14 The great day of the Lord is near,
near and hastening fast;
the sound of the day of the Lord is bitter;
the mighty man cries aloud there.
15 A day of wrath is that day,
a day of distress and anguish,
a day of ruin and devastation,
a day of darkness and gloom,
a day of clouds and thick darkness,
16 a day of trumpet blast and battle cry
against the fortified cities
and against the lofty battlements.
Like the other prophets, Zephaniah sees the coming day of the Lord as a day of darkness and judgment. Judgment on all of Judah’s enemies (chapter 2) but also judgment on Judah herself.
“I will stretch out my hand against Judah
and against all the inhabitants of Jerusalem;
But then suddenly Zephaniah’s message to Judah turns into one of hope.

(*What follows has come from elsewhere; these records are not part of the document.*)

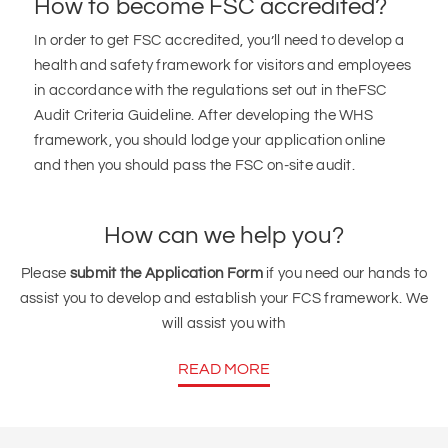
How to become FSC accredited?
In order to get FSC accredited, you’ll need to develop a
health and safety framework for visitors and employees
in accordance with the regulations set out in theFSC
Audit Criteria Guideline. After developing the WHS
framework, you should lodge your application online
and then you should pass the FSC on-site audit.
How can we help you?
Please
submit the Application Form
if you need our hands to
assist you to develop and establish your FCS framework. We
will assist you with
READ MORE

14 Sing aloud, O daughter of Zion;
shout, O Israel!
Rejoice and exult with all your heart,
O daughter of Jerusalem!
15 The Lord has taken away the judgments against you;
he has cleared away your enemies.
The King of Israel, the Lord, is in your midst;
you shall never again fear evil.
16 On that day it shall be said to Jerusalem:
“Fear not, O Zion;
let not your hands grow weak.
17 The Lord your God is in your midst,
a mighty one who will save;
he will rejoice over you with gladness;
he will quiet you by his love;
he will exult over you with loud singing.
And so Advent turns from darkness, gloom, and judgment to singing, rejoicing, and salvation. How is this even possible? Why the two dramatically different messages from the prophet?
When war turned to peace
The answer is of course the Apocalypse – God’s revealing of himself in the incarnation and the cross. In Christ’s humanity and dying he has taken the wrath of God against Judah, the distress and anguish. The ruin and devastation. The darkness and gloom. And now, because of the cross and the resurrection of Christ, God can sing over Jerusalem.
The incarnation is Christ’s union with Israel. Jesus took the place of Israel here on earth. He succeeded where they had failed. He lived a life of faithful obedience before God. Therefore, by his righteousness he can be the substitute for Israel. By experiencing the day of the Lord on the cross, he took the wrath that they deserved (and the wrath that we all deserved). Now, because of the cross, Israel can experience God’s forgiveness – The Lord has taken away the judgments against you; he has cleared away your enemies.
Our union with Christ is our union with Israel. We too are free from the judgments of God. We too are clear of our enemies. We too shall never again fear evil. We too have the Lord God in our midst. We too are sung over by the Lord with gladness. This is “to live is Christ.” This is our Advent. This is what we are waiting for. Rejoicing.
Yes, it’s dark around us. Yes, waiting is full of sorrow. But Jesus Christ has brought rejoicing into our sorrow. He has brought peace with God. He has brought us hope in a day of the Lord full of rejoicing not reeling. The Lord our God singing over us. Loudly.
Are you able to rejoice in your Advent? How does your union with Christ (and thus with Israel) allow you to find joy in the thought of the return of the Lord?